In fact, the lack of healthy interactions between staff and inmates only perpetuates the “us versus them” mentality, only leading to more tension. 

 “One person talking down, using profanity, using the power card ‘I’m a staff member: you’re an inmate. You’re going to do what I tell you to,’ that’s the root cause of the problem. Those are the types of people that we need to weed out of corrections or help them understand that there’s a compassionate way of doing it,” Koehn said. 

Working conditions tend to interfere with an officer’s ability to show compassion as well. Most often, officers are forced into working overtime, which sometimes extends into “three or four days, maybe five days straight. That can make someone disgruntled…that’s where a lot of the anger and frustration comes from,” the anonymous officer explains. 

Without having time to decompress, especially when dealing with situations that provoke high levels of stress, it only makes sense that one’s patience and sensitivity would wear thin, even making one’s mood become volatile over time. 

The mentality of doing things simply because they have always been done that way becomes a dangerous kind of governance within correctional facilities. However, this is not the only part of the culture that presses its weight onto the system, suffocating the possibility of breathing new life into the meaning of justice. 

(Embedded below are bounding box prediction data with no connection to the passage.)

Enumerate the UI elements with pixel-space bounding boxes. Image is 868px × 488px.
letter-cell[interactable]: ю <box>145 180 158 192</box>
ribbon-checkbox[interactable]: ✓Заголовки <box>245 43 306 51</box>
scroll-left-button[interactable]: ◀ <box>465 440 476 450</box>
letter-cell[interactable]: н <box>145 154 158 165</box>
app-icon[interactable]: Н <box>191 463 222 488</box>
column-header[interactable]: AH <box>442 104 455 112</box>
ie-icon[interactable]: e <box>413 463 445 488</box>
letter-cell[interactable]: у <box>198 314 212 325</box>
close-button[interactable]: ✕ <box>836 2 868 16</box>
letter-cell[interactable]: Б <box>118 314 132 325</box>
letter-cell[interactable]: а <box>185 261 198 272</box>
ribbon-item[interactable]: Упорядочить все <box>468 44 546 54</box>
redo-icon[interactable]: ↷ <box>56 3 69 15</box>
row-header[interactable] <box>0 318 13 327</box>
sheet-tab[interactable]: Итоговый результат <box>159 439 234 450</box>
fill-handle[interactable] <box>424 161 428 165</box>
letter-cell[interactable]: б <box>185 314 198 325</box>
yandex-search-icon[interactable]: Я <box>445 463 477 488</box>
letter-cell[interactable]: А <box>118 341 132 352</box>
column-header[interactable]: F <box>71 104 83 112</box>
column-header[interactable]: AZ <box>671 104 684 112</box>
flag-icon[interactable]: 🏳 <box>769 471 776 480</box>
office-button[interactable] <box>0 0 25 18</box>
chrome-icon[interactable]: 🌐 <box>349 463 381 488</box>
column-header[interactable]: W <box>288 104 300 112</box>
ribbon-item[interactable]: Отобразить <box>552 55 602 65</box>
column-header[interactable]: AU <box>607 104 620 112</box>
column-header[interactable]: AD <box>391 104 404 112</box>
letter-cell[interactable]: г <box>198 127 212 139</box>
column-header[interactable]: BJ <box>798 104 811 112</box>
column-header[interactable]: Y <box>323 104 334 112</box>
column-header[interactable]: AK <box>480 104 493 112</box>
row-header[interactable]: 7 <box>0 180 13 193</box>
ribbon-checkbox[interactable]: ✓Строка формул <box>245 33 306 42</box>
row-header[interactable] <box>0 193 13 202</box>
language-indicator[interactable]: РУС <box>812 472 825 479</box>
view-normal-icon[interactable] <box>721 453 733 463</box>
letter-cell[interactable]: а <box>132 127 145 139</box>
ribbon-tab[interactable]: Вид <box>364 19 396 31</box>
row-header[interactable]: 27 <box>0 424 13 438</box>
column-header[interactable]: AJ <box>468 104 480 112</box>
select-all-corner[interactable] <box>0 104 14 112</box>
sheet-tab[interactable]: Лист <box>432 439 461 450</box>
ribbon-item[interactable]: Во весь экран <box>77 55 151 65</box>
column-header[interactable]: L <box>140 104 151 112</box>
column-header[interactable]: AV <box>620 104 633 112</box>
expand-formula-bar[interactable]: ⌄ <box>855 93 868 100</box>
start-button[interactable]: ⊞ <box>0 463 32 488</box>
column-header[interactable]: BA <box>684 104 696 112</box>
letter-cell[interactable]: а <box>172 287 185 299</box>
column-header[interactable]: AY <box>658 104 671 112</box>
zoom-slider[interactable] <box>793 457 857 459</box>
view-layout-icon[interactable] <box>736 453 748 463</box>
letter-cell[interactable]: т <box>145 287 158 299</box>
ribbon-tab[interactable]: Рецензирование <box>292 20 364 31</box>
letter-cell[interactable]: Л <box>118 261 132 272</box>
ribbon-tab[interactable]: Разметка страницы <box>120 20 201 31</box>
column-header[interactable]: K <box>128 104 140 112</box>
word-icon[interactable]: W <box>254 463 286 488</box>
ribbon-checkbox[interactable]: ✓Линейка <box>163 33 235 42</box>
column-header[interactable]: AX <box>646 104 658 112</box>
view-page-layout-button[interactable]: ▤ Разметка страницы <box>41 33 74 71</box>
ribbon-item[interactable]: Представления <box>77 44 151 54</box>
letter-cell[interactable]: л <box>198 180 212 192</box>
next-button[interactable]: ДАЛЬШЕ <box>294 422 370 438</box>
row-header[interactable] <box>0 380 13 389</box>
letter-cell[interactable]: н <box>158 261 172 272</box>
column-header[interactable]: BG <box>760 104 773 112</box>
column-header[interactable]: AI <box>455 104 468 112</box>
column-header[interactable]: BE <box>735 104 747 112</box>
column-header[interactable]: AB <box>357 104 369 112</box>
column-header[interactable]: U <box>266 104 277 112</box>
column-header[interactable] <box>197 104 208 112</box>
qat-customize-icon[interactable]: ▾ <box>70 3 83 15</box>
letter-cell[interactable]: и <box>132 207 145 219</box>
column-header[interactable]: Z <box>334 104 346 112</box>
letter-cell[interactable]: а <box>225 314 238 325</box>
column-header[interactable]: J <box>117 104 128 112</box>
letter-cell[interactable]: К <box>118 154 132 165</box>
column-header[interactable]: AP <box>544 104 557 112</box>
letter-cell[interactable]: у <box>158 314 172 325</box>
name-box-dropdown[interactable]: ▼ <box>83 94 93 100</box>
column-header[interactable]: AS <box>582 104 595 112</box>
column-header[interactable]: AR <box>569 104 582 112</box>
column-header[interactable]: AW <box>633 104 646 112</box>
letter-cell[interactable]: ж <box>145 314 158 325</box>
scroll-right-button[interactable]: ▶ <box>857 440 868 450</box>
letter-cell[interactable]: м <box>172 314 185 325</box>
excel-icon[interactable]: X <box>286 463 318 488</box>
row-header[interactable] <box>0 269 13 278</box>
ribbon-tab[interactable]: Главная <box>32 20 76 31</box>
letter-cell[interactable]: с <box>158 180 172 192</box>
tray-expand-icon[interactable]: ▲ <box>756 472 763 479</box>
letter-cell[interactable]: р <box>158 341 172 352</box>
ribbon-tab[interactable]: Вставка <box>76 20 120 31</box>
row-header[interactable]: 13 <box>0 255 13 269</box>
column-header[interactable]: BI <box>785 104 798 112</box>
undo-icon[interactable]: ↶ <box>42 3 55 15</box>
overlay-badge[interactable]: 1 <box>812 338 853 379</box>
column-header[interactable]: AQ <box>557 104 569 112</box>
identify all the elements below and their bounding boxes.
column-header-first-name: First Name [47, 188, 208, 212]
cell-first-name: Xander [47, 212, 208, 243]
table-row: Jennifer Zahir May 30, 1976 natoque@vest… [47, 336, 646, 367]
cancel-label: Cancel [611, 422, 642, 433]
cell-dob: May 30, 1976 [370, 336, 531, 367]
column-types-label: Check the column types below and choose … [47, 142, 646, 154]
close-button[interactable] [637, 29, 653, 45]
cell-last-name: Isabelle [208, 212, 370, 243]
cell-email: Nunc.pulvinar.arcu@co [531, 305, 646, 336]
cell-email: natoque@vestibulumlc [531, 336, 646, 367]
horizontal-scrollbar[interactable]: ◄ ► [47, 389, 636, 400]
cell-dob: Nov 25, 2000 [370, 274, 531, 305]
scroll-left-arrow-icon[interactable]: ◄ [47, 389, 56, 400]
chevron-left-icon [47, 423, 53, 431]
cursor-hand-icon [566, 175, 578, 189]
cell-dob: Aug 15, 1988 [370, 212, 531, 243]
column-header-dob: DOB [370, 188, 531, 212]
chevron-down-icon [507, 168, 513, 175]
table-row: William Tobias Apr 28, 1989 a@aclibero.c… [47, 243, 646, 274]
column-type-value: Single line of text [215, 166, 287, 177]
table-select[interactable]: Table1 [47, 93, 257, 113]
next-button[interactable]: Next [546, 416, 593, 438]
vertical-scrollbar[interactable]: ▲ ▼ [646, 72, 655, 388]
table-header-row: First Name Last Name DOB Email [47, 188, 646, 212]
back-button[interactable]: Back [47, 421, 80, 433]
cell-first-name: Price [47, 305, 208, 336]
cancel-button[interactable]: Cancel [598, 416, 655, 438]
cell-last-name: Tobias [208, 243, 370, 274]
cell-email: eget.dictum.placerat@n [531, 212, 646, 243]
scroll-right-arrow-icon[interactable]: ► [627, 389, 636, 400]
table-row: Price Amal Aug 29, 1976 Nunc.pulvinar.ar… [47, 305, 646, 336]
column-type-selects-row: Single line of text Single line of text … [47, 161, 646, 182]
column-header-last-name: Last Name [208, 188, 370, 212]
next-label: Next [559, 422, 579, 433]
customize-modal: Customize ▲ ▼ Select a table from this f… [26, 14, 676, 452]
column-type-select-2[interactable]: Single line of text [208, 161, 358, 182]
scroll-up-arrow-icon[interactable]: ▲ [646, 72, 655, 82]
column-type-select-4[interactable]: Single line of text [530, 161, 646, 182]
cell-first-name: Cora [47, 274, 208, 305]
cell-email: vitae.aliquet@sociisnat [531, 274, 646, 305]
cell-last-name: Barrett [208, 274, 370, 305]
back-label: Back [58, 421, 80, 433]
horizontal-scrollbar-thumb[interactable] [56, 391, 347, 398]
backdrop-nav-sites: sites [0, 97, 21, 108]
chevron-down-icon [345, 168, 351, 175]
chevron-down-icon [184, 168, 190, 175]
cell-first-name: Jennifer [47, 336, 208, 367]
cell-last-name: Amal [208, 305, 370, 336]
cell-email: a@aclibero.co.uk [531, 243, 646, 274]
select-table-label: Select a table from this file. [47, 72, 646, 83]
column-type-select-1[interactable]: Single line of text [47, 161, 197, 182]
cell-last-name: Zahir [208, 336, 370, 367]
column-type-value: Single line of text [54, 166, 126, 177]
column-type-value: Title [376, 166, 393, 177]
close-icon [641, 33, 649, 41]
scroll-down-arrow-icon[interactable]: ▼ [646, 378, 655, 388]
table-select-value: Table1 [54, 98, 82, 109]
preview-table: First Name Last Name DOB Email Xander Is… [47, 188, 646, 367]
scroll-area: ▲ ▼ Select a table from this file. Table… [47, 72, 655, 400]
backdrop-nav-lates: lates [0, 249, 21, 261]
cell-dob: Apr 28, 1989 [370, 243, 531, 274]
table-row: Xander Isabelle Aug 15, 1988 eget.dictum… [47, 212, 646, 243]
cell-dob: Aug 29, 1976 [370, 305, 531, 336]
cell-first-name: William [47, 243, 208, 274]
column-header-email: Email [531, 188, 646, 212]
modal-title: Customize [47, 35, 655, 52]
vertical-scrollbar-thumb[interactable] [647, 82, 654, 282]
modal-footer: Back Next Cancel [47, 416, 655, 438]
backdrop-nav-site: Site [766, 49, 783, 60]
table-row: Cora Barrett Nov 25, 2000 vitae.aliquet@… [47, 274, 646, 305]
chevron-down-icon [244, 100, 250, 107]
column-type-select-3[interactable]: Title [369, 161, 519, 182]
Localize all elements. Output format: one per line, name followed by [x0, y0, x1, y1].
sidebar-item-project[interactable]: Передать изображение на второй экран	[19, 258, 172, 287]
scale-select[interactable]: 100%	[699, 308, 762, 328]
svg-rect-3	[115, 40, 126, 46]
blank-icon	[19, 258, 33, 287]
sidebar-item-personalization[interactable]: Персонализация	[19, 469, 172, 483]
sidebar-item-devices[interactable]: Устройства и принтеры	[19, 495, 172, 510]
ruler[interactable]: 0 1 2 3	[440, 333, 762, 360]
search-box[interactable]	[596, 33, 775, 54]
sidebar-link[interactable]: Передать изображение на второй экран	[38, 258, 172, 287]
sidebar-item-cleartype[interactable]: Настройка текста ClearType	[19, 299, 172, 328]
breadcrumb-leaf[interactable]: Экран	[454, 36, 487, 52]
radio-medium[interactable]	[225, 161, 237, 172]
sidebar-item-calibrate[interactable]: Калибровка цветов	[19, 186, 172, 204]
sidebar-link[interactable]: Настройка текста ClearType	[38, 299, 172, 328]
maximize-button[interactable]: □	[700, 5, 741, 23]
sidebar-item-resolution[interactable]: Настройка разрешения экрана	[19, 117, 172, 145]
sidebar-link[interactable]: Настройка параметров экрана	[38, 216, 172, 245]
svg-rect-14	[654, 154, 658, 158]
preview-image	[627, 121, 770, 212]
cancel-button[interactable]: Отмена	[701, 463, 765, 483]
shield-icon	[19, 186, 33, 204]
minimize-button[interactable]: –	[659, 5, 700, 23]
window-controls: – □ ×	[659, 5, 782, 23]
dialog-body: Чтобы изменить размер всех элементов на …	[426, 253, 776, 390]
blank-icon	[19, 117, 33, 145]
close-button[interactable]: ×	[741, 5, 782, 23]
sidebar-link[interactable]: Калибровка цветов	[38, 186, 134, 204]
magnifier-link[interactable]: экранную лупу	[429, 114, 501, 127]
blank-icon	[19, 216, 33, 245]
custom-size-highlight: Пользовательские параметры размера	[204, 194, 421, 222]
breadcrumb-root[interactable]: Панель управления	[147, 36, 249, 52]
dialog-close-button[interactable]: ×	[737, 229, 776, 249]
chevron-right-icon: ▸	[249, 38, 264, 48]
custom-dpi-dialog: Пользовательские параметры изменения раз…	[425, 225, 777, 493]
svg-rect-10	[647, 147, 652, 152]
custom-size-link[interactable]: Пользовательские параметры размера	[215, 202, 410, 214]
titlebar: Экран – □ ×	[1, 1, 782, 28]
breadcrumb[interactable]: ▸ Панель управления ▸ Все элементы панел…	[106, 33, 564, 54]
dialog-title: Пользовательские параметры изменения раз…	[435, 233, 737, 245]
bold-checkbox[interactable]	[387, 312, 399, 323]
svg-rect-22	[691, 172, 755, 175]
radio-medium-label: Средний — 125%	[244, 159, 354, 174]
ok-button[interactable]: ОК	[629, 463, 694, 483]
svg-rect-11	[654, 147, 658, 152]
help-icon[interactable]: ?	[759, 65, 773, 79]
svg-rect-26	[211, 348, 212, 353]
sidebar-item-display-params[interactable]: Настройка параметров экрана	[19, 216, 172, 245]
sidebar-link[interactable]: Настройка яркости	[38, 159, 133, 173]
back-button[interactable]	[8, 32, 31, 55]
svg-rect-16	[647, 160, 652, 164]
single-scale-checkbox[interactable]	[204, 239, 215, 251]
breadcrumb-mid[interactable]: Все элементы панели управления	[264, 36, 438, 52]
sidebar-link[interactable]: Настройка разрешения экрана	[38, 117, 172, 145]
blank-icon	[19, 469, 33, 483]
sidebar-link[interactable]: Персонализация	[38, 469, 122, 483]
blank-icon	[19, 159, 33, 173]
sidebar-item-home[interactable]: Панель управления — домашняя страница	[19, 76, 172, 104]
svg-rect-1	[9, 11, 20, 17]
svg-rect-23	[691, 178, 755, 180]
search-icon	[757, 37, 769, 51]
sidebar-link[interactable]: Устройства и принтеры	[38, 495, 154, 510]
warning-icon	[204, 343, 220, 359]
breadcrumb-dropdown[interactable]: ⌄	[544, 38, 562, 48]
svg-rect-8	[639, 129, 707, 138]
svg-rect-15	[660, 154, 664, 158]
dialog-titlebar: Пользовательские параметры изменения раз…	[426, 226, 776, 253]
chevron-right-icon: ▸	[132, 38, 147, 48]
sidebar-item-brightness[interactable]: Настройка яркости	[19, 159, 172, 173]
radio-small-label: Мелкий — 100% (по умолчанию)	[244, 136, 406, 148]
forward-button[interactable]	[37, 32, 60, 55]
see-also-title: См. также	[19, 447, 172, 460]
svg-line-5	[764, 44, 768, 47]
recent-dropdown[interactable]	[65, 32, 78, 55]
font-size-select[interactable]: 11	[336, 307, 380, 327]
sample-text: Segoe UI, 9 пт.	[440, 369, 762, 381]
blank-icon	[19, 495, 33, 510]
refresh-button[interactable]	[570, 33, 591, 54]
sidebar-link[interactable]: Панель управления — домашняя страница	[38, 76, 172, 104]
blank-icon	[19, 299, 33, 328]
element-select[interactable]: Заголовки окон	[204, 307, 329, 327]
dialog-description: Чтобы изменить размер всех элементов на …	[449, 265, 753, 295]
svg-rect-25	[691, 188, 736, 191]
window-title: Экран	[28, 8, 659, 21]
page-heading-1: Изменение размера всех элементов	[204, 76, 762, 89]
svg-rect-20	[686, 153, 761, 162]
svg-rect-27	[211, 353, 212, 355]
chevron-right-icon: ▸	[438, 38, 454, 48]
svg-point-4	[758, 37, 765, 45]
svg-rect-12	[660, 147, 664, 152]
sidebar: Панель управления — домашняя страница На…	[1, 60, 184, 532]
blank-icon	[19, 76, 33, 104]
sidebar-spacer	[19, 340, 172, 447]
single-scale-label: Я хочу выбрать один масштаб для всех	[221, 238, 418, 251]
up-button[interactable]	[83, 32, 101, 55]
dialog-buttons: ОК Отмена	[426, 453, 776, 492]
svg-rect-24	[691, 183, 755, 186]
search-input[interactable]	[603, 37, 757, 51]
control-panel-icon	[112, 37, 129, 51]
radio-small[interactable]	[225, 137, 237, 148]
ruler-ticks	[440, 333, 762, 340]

“When [officers] are hired, they look for a clique…such as someone they can hang out with, kick it with while they’re there, maybe go out for drinks after work. It’s a bond that they have.” 

“The people that they hire are not the same people once they put the uniform on,” the former officer wishing to remain anonymous said. The camaraderie between officers can certainly be worthwhile when they are working together to create a positive environment within facilities. However, the affinity knitted within the fabric of this brotherhood tends to backfire when they stick together to do the wrong thing. 

The anonymous officer recounted the sad truth that “…nine times out of ten you walk inside a facility for your shift, you’re not going to go against another officer if they do a report…majority of the time officers get to together to make sure their report coincides.” 

Yet, if officers used their camaraderie for good, how would this impact the overall environment of the prison? How would this benefit not only those incarcerated but the officers who work there?

Koehn believes, “[Officers] want to go home to their families and say ‘I helped Johnny get into GED today. I feel good about that,’ not ‘I went home today, and I didn’t get urine thrown on me. Today’s a good day.’” 

But how can more purpose be given to the job itself while also dismantling an entire culture? If the profession became more purposeful, would that be enough to restore the ethics that have been lost? Would such changes then shift the stubborn mindsets to instead enforce rules in a more rehabilitative way? By doing so, would that begin to help combat the many other issues plaguing society? 

“Corrections is homelessness, corrections is mental health hospitals, corrections is inequality…if you look at all the social problems in our country it’s magnified in corrections,” Koehn points out.

“This is society’s dumping ground for people that they don’t want to deal with. We help inside, we help way beyond corrections and recidivism.”

Ultimately, only transforming perspectives and attitudes would lead to such reform. But as Labrecque puts it, “how you change [the culture], that’s the big question.”